Page images and extracted text →
* * * * *

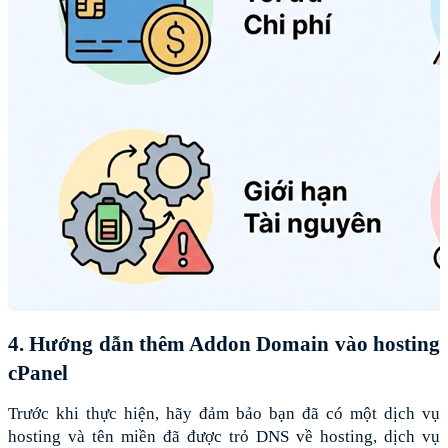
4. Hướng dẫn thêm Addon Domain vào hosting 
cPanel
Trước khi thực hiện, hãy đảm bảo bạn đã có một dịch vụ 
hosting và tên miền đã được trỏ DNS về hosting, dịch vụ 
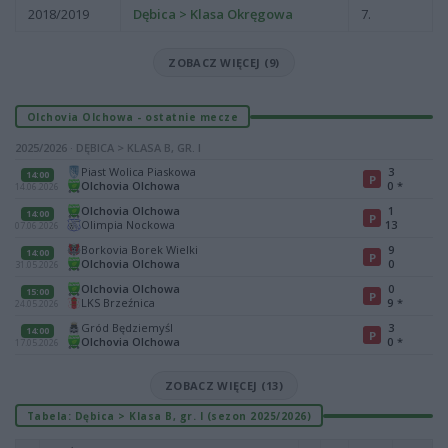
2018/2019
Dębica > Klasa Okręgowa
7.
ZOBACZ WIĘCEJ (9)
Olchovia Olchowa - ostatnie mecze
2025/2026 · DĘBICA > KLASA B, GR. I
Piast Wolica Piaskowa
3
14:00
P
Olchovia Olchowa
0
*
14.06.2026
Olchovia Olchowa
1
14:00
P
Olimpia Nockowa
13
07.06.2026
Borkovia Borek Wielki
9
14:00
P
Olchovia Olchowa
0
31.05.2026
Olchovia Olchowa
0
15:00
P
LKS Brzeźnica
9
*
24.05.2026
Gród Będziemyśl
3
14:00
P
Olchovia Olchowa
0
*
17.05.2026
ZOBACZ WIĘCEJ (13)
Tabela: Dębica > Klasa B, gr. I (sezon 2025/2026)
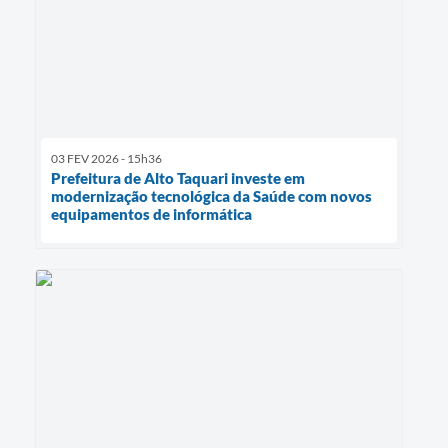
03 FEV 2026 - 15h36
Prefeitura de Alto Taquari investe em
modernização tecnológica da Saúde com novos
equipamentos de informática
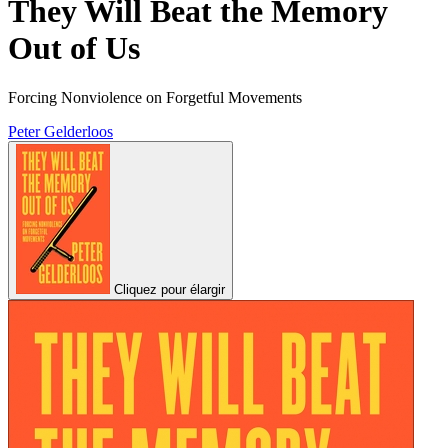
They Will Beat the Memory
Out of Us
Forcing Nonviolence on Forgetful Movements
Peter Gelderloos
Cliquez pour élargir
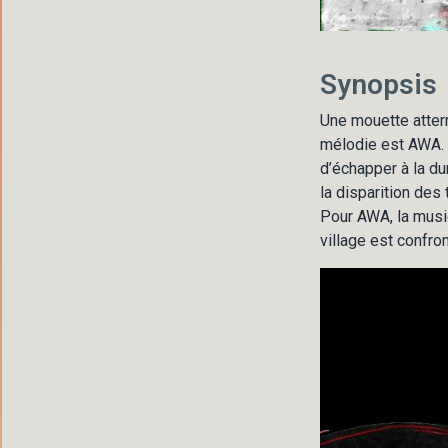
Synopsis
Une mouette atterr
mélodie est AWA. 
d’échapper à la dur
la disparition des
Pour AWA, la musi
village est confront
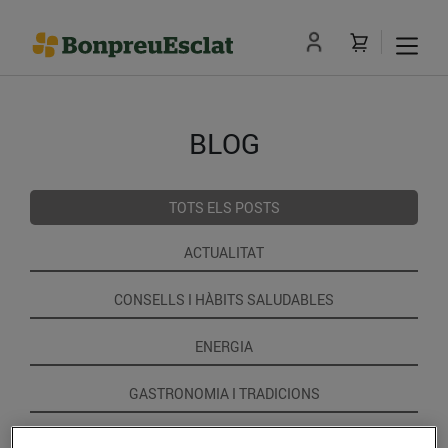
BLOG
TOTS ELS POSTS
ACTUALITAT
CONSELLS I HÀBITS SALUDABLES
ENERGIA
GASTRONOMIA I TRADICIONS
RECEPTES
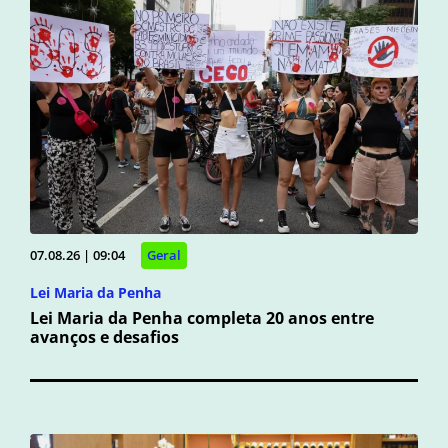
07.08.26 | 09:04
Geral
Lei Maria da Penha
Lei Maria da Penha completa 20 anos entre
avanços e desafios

* * * * *

EXERCISE DIRECTIONS → Except for the pictures, set down all of the records exactly as they are.

EXERCISE RESPONSE →
4. Hướng dẫn thêm Addon Domain vào hosting 
cPanel
Trước khi thực hiện, hãy đảm bảo bạn đã có một dịch vụ 
hosting và tên miền đã được trỏ DNS về hosting, dịch vụ 
2018/2019
Dębica > Klasa Okręgowa
7.
ZOBACZ WIĘCEJ (9)
Olchovia Olchowa - ostatnie mecze
2025/2026 · DĘBICA > KLASA B, GR. I
Piast Wolica Piaskowa
3
14:00
P
Olchovia Olchowa
0
*
14.06.2026
Olchovia Olchowa
1
14:00
P
Olimpia Nockowa
13
07.06.2026
Borkovia Borek Wielki
9
14:00
P
Olchovia Olchowa
0
31.05.2026
Olchovia Olchowa
0
15:00
P
LKS Brzeźnica
9
*
24.05.2026
Gród Będziemyśl
3
14:00
P
Olchovia Olchowa
0
*
17.05.2026
ZOBACZ WIĘCEJ (13)
Tabela: Dębica > Klasa B, gr. I (sezon 2025/2026)
03 FEV 2026 - 15h36
Prefeitura de Alto Taquari investe em
modernização tecnológica da Saúde com novos
equipamentos de informática
They Will Beat the Memory
Out of Us
Forcing Nonviolence on Forgetful Movements
Peter Gelderloos
Cliquez pour élargir
Synopsis
Une mouette atterr
mélodie est AWA. 
d’échapper à la dur
la disparition des
Pour AWA, la musi
village est confront
BLOG
TOTS ELS POSTS
ACTUALITAT
CONSELLS I HÀBITS SALUDABLES
ENERGIA
GASTRONOMIA I TRADICIONS
RECEPTES
07.08.26 | 09:04
Geral
Lei Maria da Penha
Lei Maria da Penha completa 20 anos entre
avanços e desafios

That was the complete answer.